Required work => Your task is to find every line of the data that holds the string "zaakceptuj" and copy it.

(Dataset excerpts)

§ §

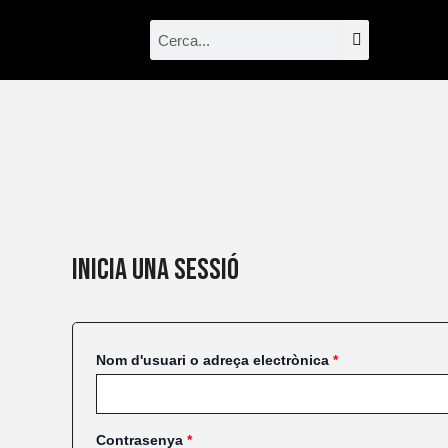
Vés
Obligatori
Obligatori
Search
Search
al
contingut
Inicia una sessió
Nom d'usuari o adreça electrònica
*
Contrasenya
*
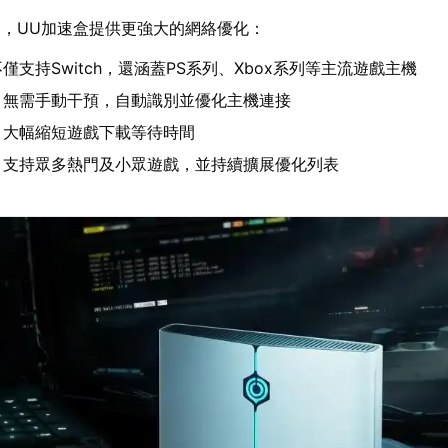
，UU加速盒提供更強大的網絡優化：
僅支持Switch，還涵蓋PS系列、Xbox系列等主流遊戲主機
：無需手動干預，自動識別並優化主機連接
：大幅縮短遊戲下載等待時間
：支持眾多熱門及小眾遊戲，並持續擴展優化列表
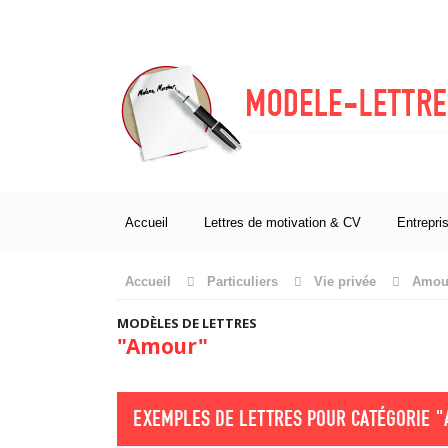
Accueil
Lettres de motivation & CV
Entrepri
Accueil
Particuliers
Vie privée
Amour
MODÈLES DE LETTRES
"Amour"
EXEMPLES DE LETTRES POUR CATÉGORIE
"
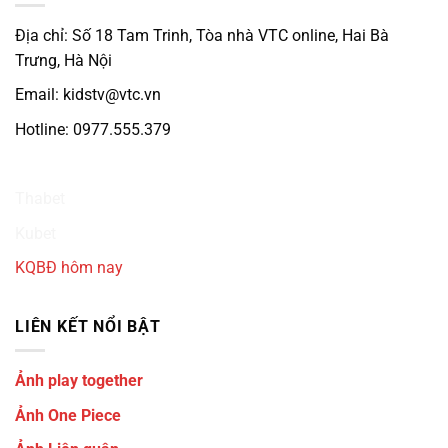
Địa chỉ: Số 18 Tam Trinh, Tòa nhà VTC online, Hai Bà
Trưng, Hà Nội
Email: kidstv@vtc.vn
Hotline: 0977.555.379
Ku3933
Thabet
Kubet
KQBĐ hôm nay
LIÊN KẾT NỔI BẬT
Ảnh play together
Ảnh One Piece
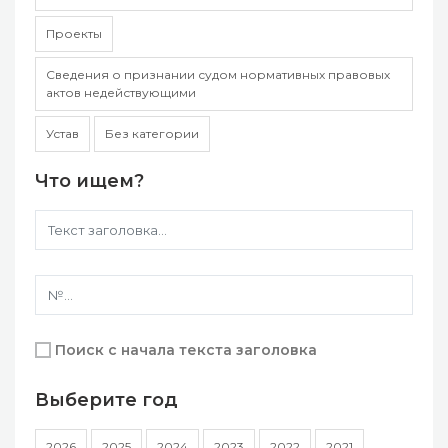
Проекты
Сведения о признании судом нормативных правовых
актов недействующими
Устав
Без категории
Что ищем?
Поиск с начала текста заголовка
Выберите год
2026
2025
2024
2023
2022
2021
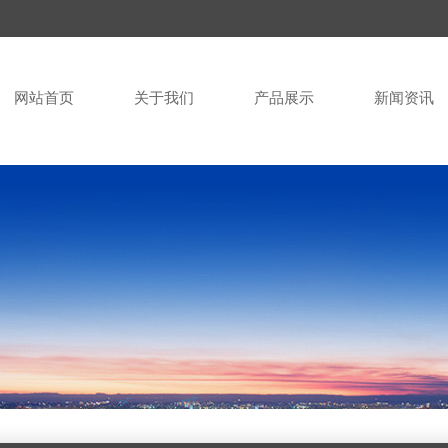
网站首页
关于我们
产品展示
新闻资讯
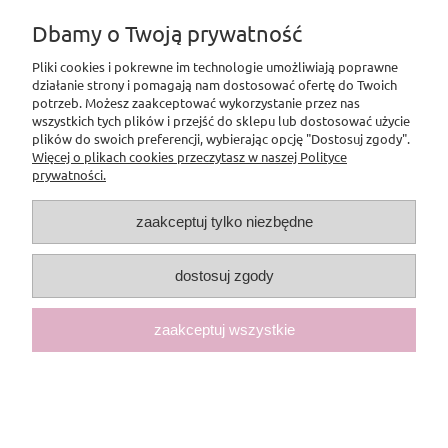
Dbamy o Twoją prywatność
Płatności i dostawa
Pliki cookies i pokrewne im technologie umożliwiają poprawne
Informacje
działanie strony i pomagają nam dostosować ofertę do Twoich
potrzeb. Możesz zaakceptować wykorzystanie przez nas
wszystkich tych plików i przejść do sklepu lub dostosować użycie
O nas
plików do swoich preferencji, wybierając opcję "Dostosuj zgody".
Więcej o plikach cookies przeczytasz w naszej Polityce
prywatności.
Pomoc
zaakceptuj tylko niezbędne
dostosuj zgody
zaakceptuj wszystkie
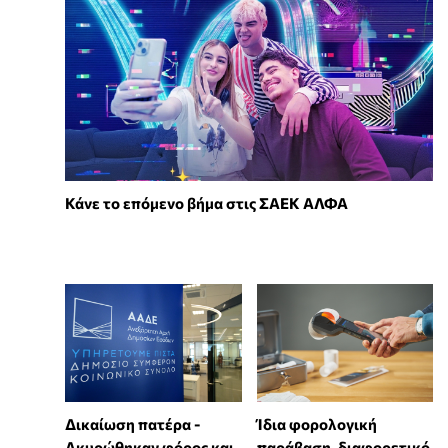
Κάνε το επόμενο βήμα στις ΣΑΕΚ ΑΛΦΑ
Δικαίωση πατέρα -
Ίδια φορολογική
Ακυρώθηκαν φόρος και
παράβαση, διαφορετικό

§ §

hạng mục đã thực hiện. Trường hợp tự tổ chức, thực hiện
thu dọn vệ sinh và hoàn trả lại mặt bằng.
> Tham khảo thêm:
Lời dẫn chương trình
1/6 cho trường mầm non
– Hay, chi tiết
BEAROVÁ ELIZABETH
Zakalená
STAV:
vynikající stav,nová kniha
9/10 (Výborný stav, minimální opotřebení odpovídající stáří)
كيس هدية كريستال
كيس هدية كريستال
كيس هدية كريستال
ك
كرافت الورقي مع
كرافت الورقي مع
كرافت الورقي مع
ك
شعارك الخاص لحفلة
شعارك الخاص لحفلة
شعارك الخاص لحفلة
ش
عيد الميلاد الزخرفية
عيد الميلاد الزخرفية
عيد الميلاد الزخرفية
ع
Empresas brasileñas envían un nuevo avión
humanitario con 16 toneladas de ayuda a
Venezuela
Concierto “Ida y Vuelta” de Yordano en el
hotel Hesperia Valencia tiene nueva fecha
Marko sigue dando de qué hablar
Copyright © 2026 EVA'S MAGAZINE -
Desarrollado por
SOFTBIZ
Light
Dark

§ §

Task result =>
zaakceptuj tylko niezbędne
zaakceptuj wszystkie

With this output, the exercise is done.